What a gas! I have no job, and Bernie is unemployed, but we literally cannot afford to take too much time on this trip. He has to be in PA, and I do, too, to deal with family stuff, and then we HAVE to get back to CA so that he doesn't lose unemployment benefits.
Well, the detour off the Interstate road only cost us about 2 hours of travel time, and we very nearly ran out of gas (.4 gallon left), but we arrived in beautiful Des Moines to stay with Cheryl and Terry for a night.
Our friends had scouted a wonderful restaurant, Palmer's Delicatessen, to treat us to fabulous food and a delightful outdoor venue that allowed us to include Howie in the party! OMG, as they say, the lasagna special was so good that I ate twice as much as I should have and had less than half the guilt that I should have. Cheryl needs to do an in-depth review of that place for the Piker Press.
Do you hear me, Cheryl?
One of the draws, aside from the glorious friendship, is the firefly display in Cheryl and Terry's yard in June. We've seen and appreciated it before. This time they upped the ante, however,
and while Bernie and I played with fireflies/lightning bugs, Terry set up his telescope.
We got to see Saturn and its rings, and a moon of Saturn, and Mars, and the Ring Nebula, and my favorite, globular cluster of stars M-13. (I think that's which one, if not, Terry, forgive me.) My heart fills, thinking of that sight. I've seen Hubble pics, but clear though they are, they are not the same as seeing them through a friend's telescope while sitting companionably sipping wine.

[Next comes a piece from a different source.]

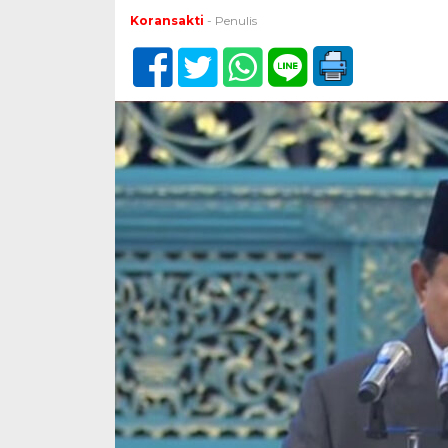
Koransakti
- Penulis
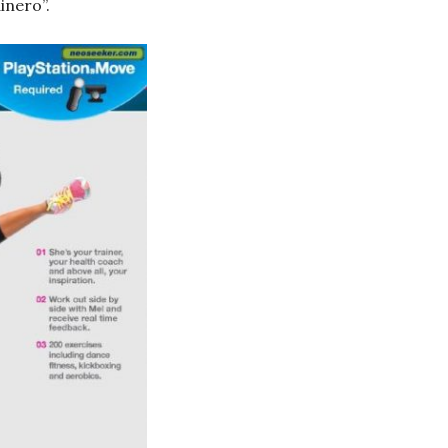
inero”.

We slept that night in Terry and Cheryl's camper, listening to crickets singing, and the strange sounds of a city, and woke before dawn to want to throw rocks at robins who were eager to be early birds getting the proverbial worm. When the robins took off to forage, we slept again, and felt no need to hurry away. Indeed, we were reluctant to leave.
1 comment:
Lillian was so madly jealous she almost didn't want to read any further.
Me too, rather.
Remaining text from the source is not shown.